Alan: My strings are in a right tangle! And I'm plunging into the abyss!
Jeff Tracy: Well, do what you can, Alan.
Alan: FAB, father!

You get the idea. FAB means 'Heard and understood'. Or arguably, 'Fabulous'. Apparently the creators of Thunderbirds did confirm that it was just a string of meaningless letters on the lines of OK, and that the letters FAB didn't actually stand for anything - such as '**** And Bugger'. 

Nevertheless, these are two notable FAB connections that may strike a chord with some of the people I will zoom past in 2025. Silently zooming, mind you, because that's how all-electric cars are. 


2 comments:

  1. My father once owned a car with COL 21 but there was never any thought of him passing it on as say a 21st birthday present. He just sold the car and lost the number... There is always the fear that getting a car with an ugly registration will annoy every time you see it, that is how my mind works anyway.

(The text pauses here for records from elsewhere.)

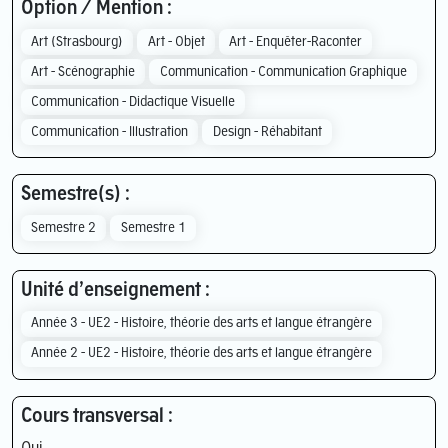
Option / Mention :
Art (Strasbourg)
Art - Objet
Art - Enquêter-Raconter
Art - Scénographie
Communication - Communication Graphique
Communication - Didactique Visuelle
Communication - Illustration
Design - Réhabitant
Semestre(s) :
Semestre 2
Semestre 1
Unité d’enseignement :
Année 3 - UE2 - Histoire, théorie des arts et langue étrangère
Année 2 - UE2 - Histoire, théorie des arts et langue étrangère
Cours transversal :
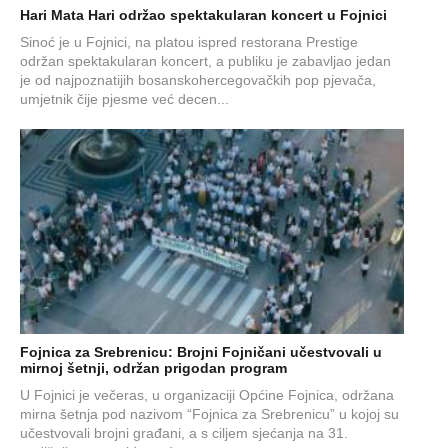
Hari Mata Hari održao spektakularan koncert u Fojnici
Sinoć je u Fojnici, na platou ispred restorana Prestige
održan spektakularan koncert, a publiku je zabavljao jedan
je od najpoznatijih bosanskohercegovačkih pop pjevača,
umjetnik čije pjesme već decen...
Fojnica za Srebrenicu: Brojni Fojničani učestvovali u
mirnoj šetnji, održan prigodan program
U Fojnici je večeras, u organizaciji Općine Fojnica, održana
mirna šetnja pod nazivom “Fojnica za Srebrenicu” u kojoj su
učestvovali brojni građani, a s ciljem sjećanja na 31.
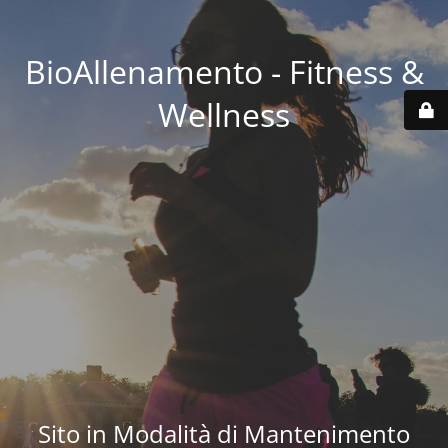
BioAllenamento - Fitness &
Wellness
Sito in Modalità di Mantenimento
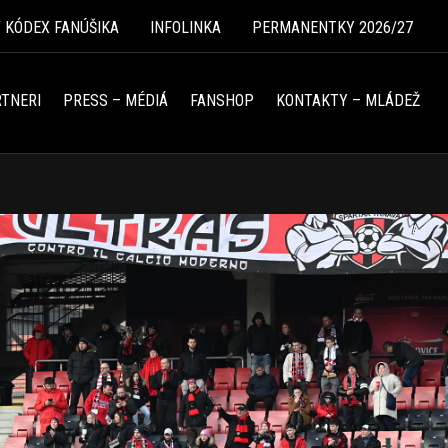
Ý KÓDEX FANÚŠIKA
INFOLINKA
PERMANENTKY 2026/27
TNERI
PRESS – MÉDIÁ
FANSHOP
KONTAKTY – MLÁDEŽ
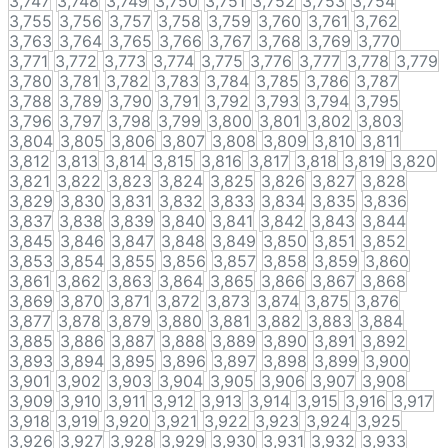
3,747
3,748
3,749
3,750
3,751
3,752
3,753
3,754
3,755
3,756
3,757
3,758
3,759
3,760
3,761
3,762
3,763
3,764
3,765
3,766
3,767
3,768
3,769
3,770
3,771
3,772
3,773
3,774
3,775
3,776
3,777
3,778
3,779
3,780
3,781
3,782
3,783
3,784
3,785
3,786
3,787
3,788
3,789
3,790
3,791
3,792
3,793
3,794
3,795
3,796
3,797
3,798
3,799
3,800
3,801
3,802
3,803
3,804
3,805
3,806
3,807
3,808
3,809
3,810
3,811
3,812
3,813
3,814
3,815
3,816
3,817
3,818
3,819
3,820
3,821
3,822
3,823
3,824
3,825
3,826
3,827
3,828
3,829
3,830
3,831
3,832
3,833
3,834
3,835
3,836
3,837
3,838
3,839
3,840
3,841
3,842
3,843
3,844
3,845
3,846
3,847
3,848
3,849
3,850
3,851
3,852
3,853
3,854
3,855
3,856
3,857
3,858
3,859
3,860
3,861
3,862
3,863
3,864
3,865
3,866
3,867
3,868
3,869
3,870
3,871
3,872
3,873
3,874
3,875
3,876
3,877
3,878
3,879
3,880
3,881
3,882
3,883
3,884
3,885
3,886
3,887
3,888
3,889
3,890
3,891
3,892
3,893
3,894
3,895
3,896
3,897
3,898
3,899
3,900
3,901
3,902
3,903
3,904
3,905
3,906
3,907
3,908
3,909
3,910
3,911
3,912
3,913
3,914
3,915
3,916
3,917
3,918
3,919
3,920
3,921
3,922
3,923
3,924
3,925
3,926
3,927
3,928
3,929
3,930
3,931
3,932
3,933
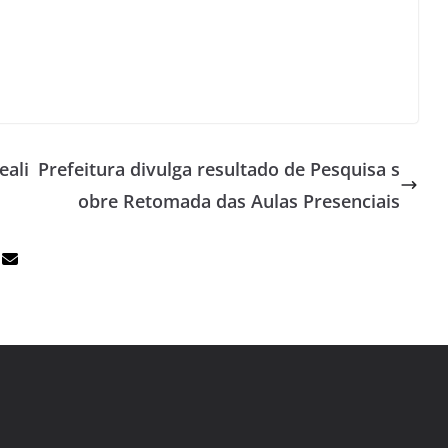
eali
Prefeitura divulga resultado de Pesquisa s
obre Retomada das Aulas Presenciais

    I guess your xmas present to yourself will not take much wrapping paper.

    ReplyDelete
  2. I was sorry to lose my old Cornish registration plate when I sold Bluebell - so much more subtle than a 'Kernow' sticker. Now, though, I have a Welsh registration, maintaining the 'Celtic Fringe' connexion.

    My first car, a Triumph Herald, had the registration number SUD434. I called it Bubbles.